Evaluating the effectiveness of hospital fire drills
The requirement to perform fire drills in health care and ambulatory health care occupancies has been around for as long as most can remember. Although most hospitals will never experience a fire in their facilities, health care facilities staff still apply rigorous training protocols related to fire safety.
How does a health care organization determine whether an effective fire drill program is in place? How does a hospital continually improve a process it may never have to utilize in a real-world scenario? Applying the plan-do-check-act (PDCA) model, will formalize the process for continual improvement. How does this work?
Health care facilities shall have written fire control plans that provide training of staff in the areas outlined in the 2012 edition of the National Fire Protection Association’s NFPA 101®, Life Safety Code®, 18.7.2.2/19.7.2.2, which contains provisions for prompt reporting of fires; extinguishing fires; protection of patients, personnel and guests; evacuation; and cooperation with firefighting authorities, among other individual facility requirements.
In addition, NFPA 101-2012, 18.7.1.6/19.7.1.6, requires drills to be conducted at least quarterly on each shift to familiarize staff with requirements and expectations set forth by their facilities.

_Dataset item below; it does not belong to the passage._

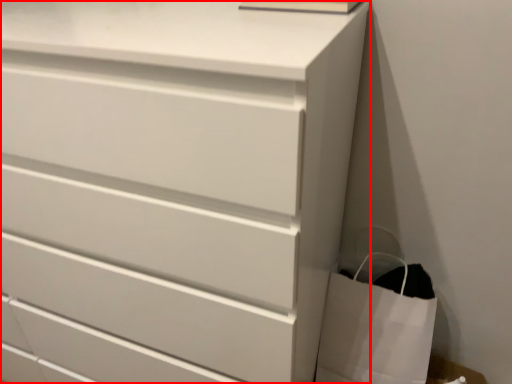 Question: Observing the image, what is the correct spatial positioning of chest of drawers (annotated by the red box) in reference to bag?

Choices:
 (A) left
 (B) right

Answer: (A)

When applying the International Organization for Standardization’s ISO 9001-2015 management system concepts, facilities are required to analyze the effectiveness of various processes.
Most facilities develop their fire drill process around NFPA 101 and include some type of scoring system. Depending on the parameters for the scoring system and elements for success, goals and objectives are established with defined criteria and benchmarking protocols.
For example, a hospital creates an evaluation form for a fire drill with 10 delineated benchmarks that include, but are not limited to, locations of fire extinguishers, closing doors to patient rooms and verifying timeliness of notification to a central monitoring center. Each delineated benchmark is scored at 10 points, and when the evaluation is complete, a total of at least 90 of 100 points is considered a passing score. The facility has three shifts in a day that are scheduled consistently this way for an entire year; therefore, a minimum of 12 fire drills are required to be completed, and the goal is to have at least 10 or 11 fire drills receive a passing score. When this occurs, the health care facility determines there is an effective fire drill program for the evaluated year.
When does continual improvement apply? The health care facility trends fire drill results over a defined period. When satisfactory results are consistently achieved, goals and objectives are changed or evolve to move up the level of success and/or evaluate newer or different benchmarks. Doing the same thing over and over is counterintuitive to one of the basic principles of continual improvement.